Data to process: Begin
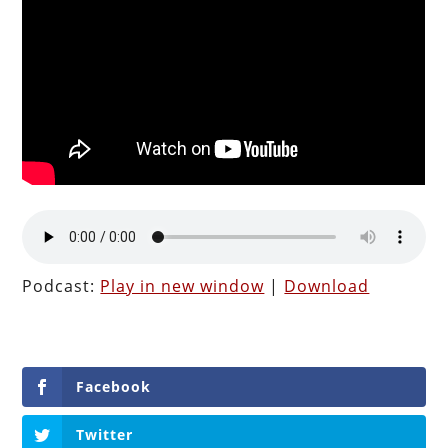
Podcast:
Play in new window
|
Download
Facebook
Twitter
Data to process: End
▸ **Exercise**
Word for word, set down each record shown above, omitting the pictures.

▸ **The completed task**
Podcast:
Play in new window
|
Download
Facebook
Twitter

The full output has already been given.